◆ Task statement
Begin at the top of the listing below. Write each line out exactly, ending with the line that holds "mento FION-PED-SPV - APPROVATO 07-05-2026".

◆ Information shown
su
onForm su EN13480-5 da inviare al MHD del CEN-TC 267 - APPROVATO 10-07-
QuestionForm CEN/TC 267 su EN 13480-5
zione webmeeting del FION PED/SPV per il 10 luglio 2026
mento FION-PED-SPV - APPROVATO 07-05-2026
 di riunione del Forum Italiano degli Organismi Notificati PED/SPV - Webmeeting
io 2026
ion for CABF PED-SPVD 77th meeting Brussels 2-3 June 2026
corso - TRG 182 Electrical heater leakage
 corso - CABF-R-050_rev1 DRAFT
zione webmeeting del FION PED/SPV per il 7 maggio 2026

◆ Task result
su
onForm su EN13480-5 da inviare al MHD del CEN-TC 267 - APPROVATO 10-07-
QuestionForm CEN/TC 267 su EN 13480-5
zione webmeeting del FION PED/SPV per il 10 luglio 2026
mento FION-PED-SPV - APPROVATO 07-05-2026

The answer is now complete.